Altered chondrocyte development in VEGF^188/188 peripheral growth plates. (a) Von Kossa staining at P1.5, showing highly reduced calcification in the hypertrophic chondrocyte zone of VEGF^188/188 tibia compared with WT. (b and c) BrdU incorporation to detect proliferating cells at (b) P1.5 (hematoxylin counterstain) and (c) E16.5 (light green counterstain). The percentage of positive cells relative to total cell count was determined in peripheral resting/periarticular and proliferating/columnar zones, as indicated (boxed areas). Higher magnification of the resting chondrocyte area is shown (c). Values are means ± SEM; *P < 0.05; **P < 0.01; ***P < 0.001 (n = 5–8). (d) Molecular analysis of chondrocyte development in WT and VEGF^188/188 peripheral and central sections of proximal tibia at P1.5 by in situ hybridization for Ihh, Ptc, PTHrP, PPR, and Cbfa-1. No signal is detected within the central region of VEGF^188/188 bones, consistent with the documented apoptosis. Note strongly enhanced and ectopic expression of Ptc in the resting/periarticular chondrocyte area and strong PTHrP expression near the bone ends of VEGF^188/188 mice. (e and f) Analysis of PTHrP expression level by qRT-PCR on (e) P1.5 WT and VEGF^188/188 mice (n = 12; **P < 0.01) and (f) E16.5 WT limbs cultured in normoxic versus hypoxic conditions (24 hours) (n = 5; *P < 0.05).

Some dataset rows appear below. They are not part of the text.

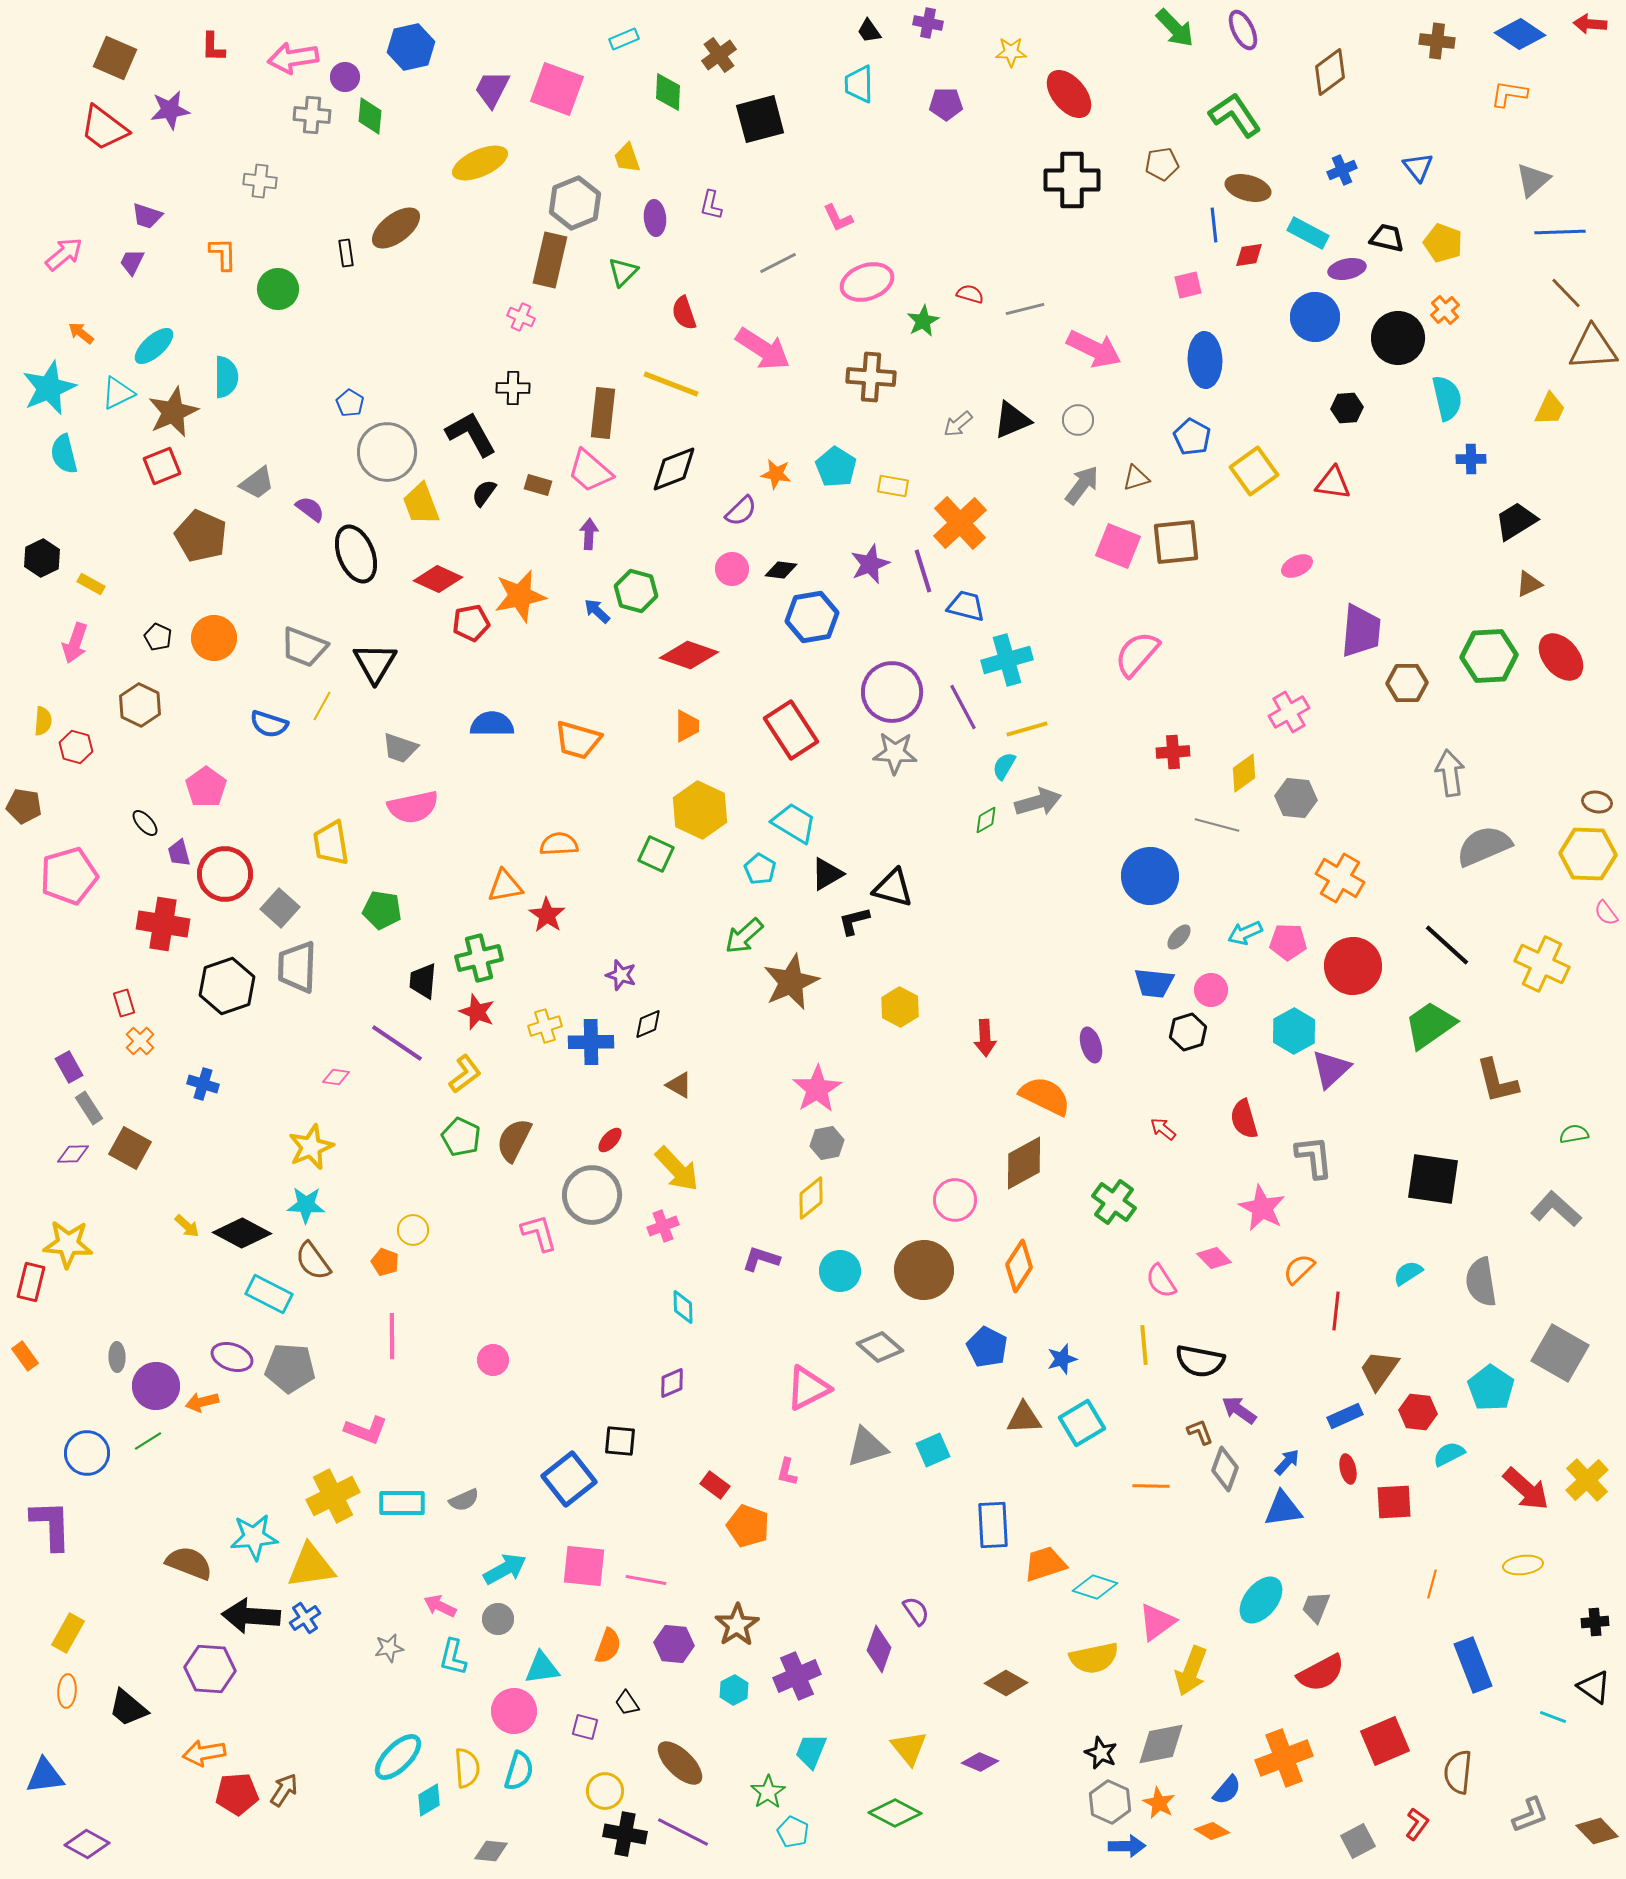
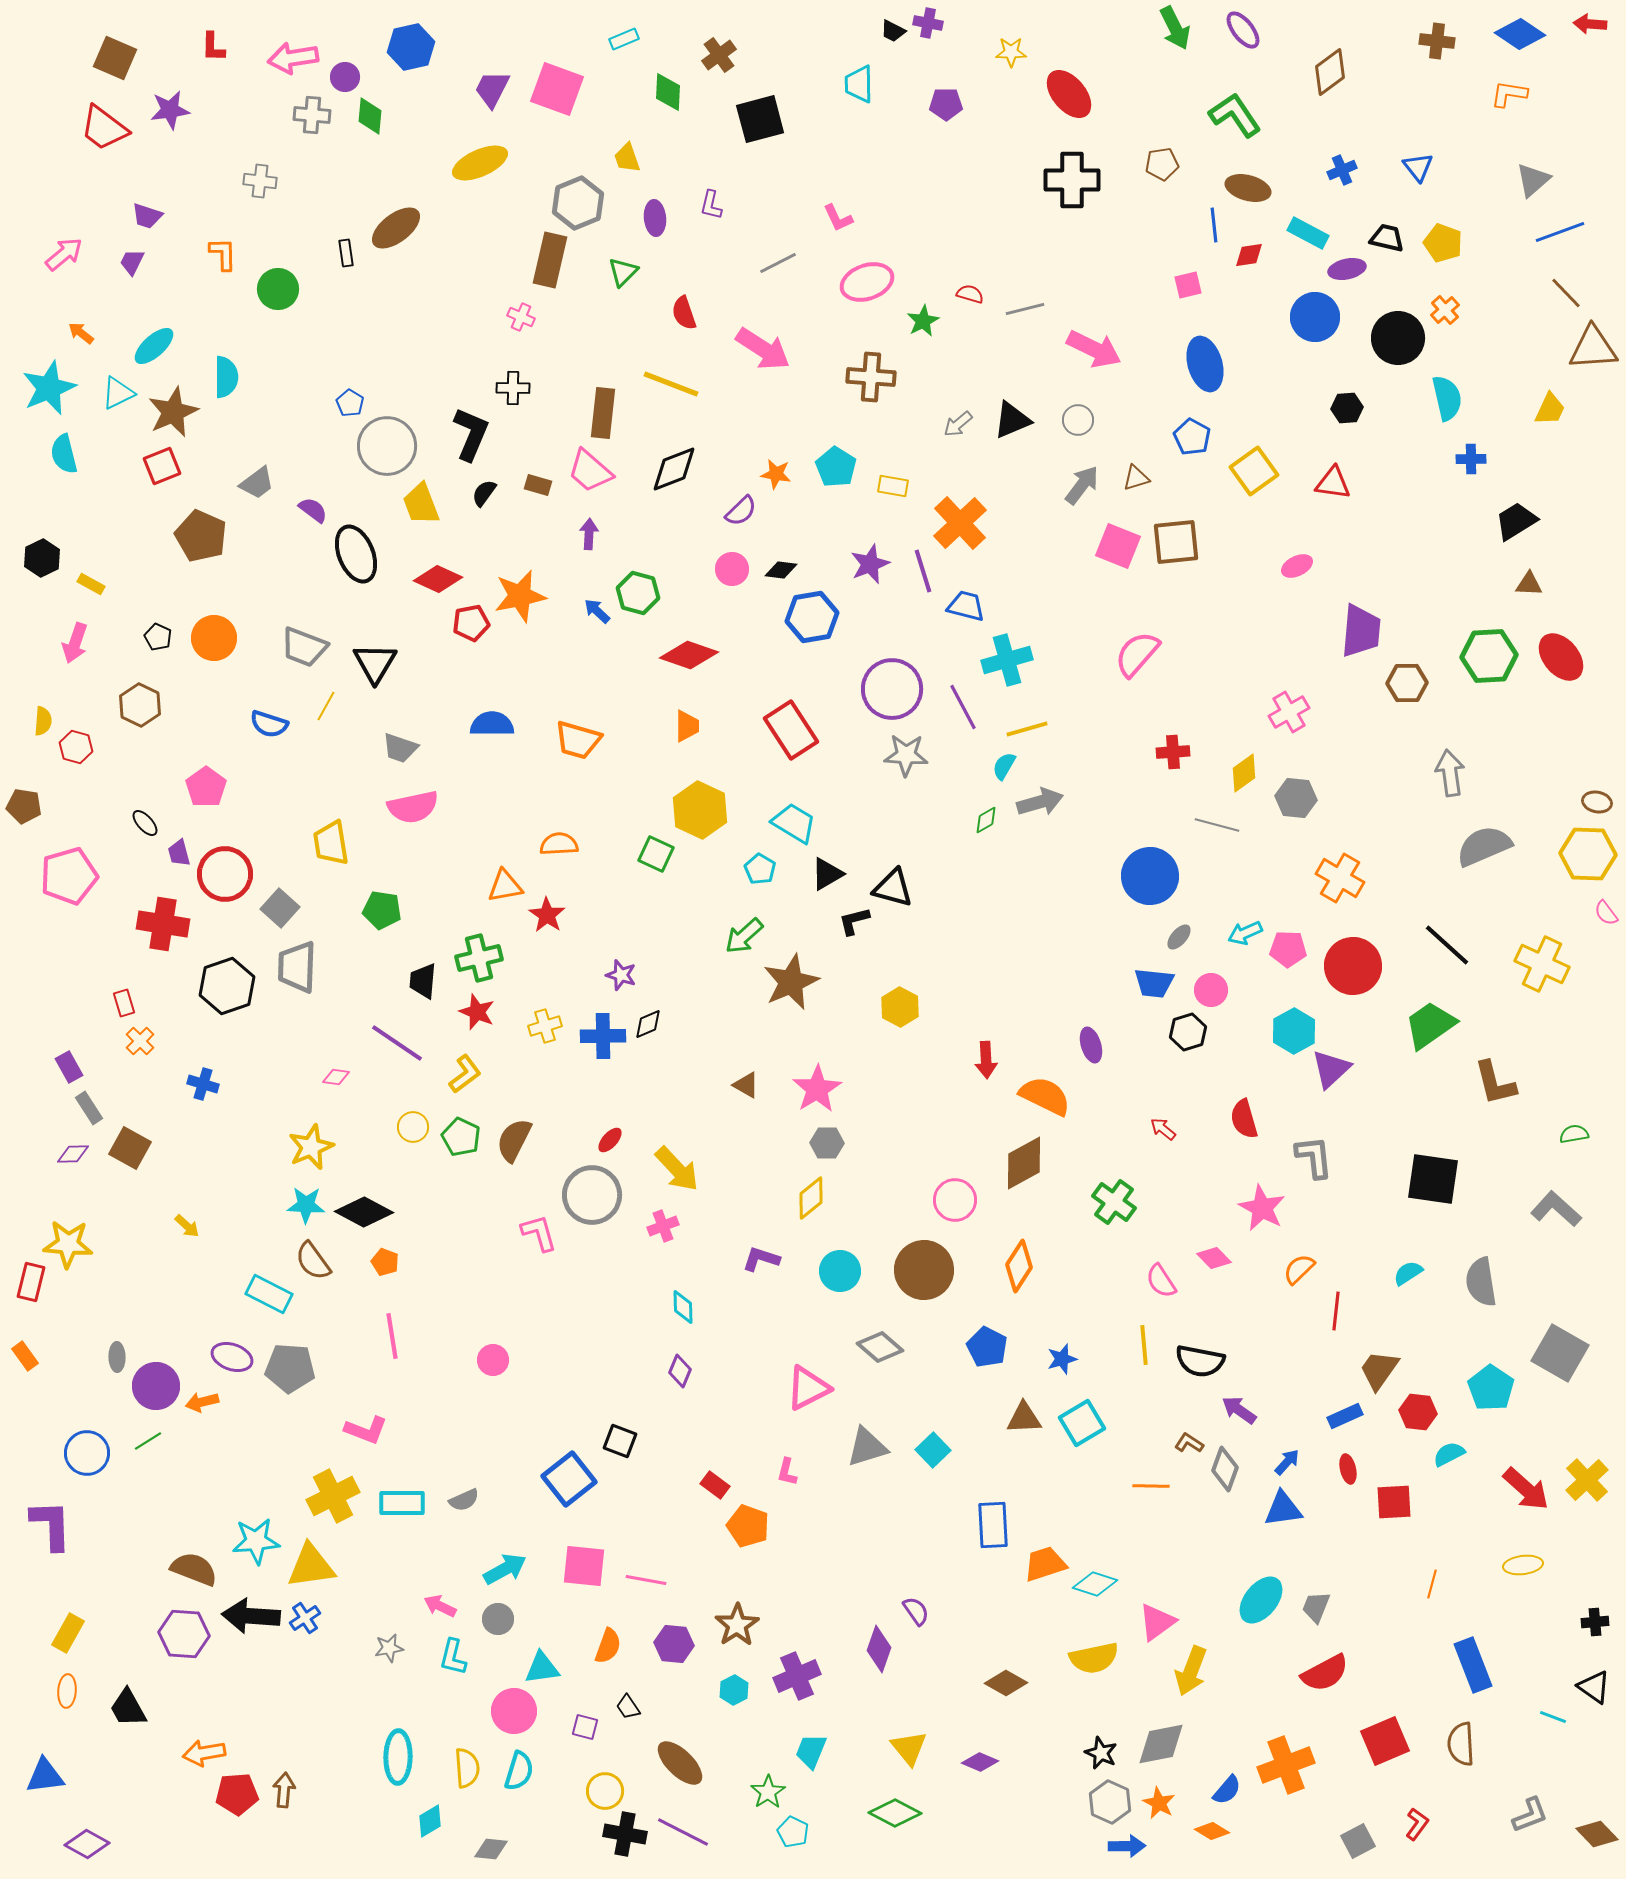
green arrow at (1175, 28): rotated 18 degrees clockwise
purple ellipse at (1243, 30): rotated 12 degrees counterclockwise
black trapezoid at (869, 31): moved 24 px right; rotated 28 degrees counterclockwise
gray hexagon at (575, 203): moved 3 px right
blue line at (1560, 232): rotated 18 degrees counterclockwise
blue ellipse at (1205, 360): moved 4 px down; rotated 14 degrees counterclockwise
black L-shape at (471, 434): rotated 52 degrees clockwise
gray circle at (387, 452): moved 6 px up
purple semicircle at (310, 509): moved 3 px right, 1 px down
brown triangle at (1529, 584): rotated 28 degrees clockwise
green hexagon at (636, 591): moved 2 px right, 2 px down
purple circle at (892, 692): moved 3 px up
yellow line at (322, 706): moved 4 px right
gray star at (895, 753): moved 11 px right, 2 px down
gray arrow at (1038, 802): moved 2 px right
pink pentagon at (1288, 942): moved 7 px down
red arrow at (985, 1038): moved 1 px right, 22 px down
blue cross at (591, 1042): moved 12 px right, 6 px up
brown L-shape at (1497, 1081): moved 2 px left, 2 px down
brown triangle at (679, 1085): moved 67 px right
gray hexagon at (827, 1143): rotated 12 degrees clockwise
yellow circle at (413, 1230): moved 103 px up
black diamond at (242, 1233): moved 122 px right, 21 px up
pink line at (392, 1336): rotated 9 degrees counterclockwise
purple diamond at (672, 1383): moved 8 px right, 12 px up; rotated 44 degrees counterclockwise
brown L-shape at (1200, 1432): moved 11 px left, 11 px down; rotated 36 degrees counterclockwise
black square at (620, 1441): rotated 16 degrees clockwise
cyan square at (933, 1450): rotated 20 degrees counterclockwise
cyan star at (254, 1537): moved 2 px right, 4 px down
brown semicircle at (189, 1563): moved 5 px right, 6 px down
cyan diamond at (1095, 1587): moved 3 px up
purple hexagon at (210, 1669): moved 26 px left, 35 px up
red semicircle at (1321, 1673): moved 4 px right
black trapezoid at (627, 1703): moved 1 px right, 4 px down
black trapezoid at (128, 1708): rotated 21 degrees clockwise
cyan ellipse at (398, 1757): rotated 44 degrees counterclockwise
orange cross at (1284, 1758): moved 2 px right, 7 px down
brown semicircle at (1458, 1772): moved 3 px right, 28 px up; rotated 9 degrees counterclockwise
brown arrow at (284, 1790): rotated 28 degrees counterclockwise
cyan diamond at (429, 1800): moved 1 px right, 21 px down
brown diamond at (1597, 1831): moved 3 px down
gray diamond at (491, 1851): moved 2 px up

Values represent the number of PTHrP mRNA copies per 1,000 copies of HPRT. Scale bars: (a–c) 100 μm; (d) 200 μm.

Figure 6

Proposed model of VEGF action in cartilage. VEGF is produced at high levels by hypertrophic chondrocytes where the longer VEGF isoforms become sequestered in the cartilage matrix. Proteases mediating cartilage resorption, such as MMP-9, release bound VEGF that acts upon endothelial cells, chondroclasts/osteoclasts, and osteoblasts, thereby coupling metaphyseal vascularization, cartilage resorption, and bone formation. When the epiphyseal cartilage exceeds a critical size during development, the midst of the growth plate becomes hypoxic, triggering VEGF expression in immature chondrocytes. Soluble VEGF isoforms are critical to diffuse to the perichondrium and stimulate outgrowth of the epiphyseal vascular network and subsequent vascular invasion preceding secondary ossification. In addition, VEGF also regulates chondrocyte development and survival. The VEGF₁₈₈ isoform is insufficient for these functions, due to restricted diffusion capacities and possibly to lack of interaction with NRP-1. Prolif., proliferation; Differ., differentiation.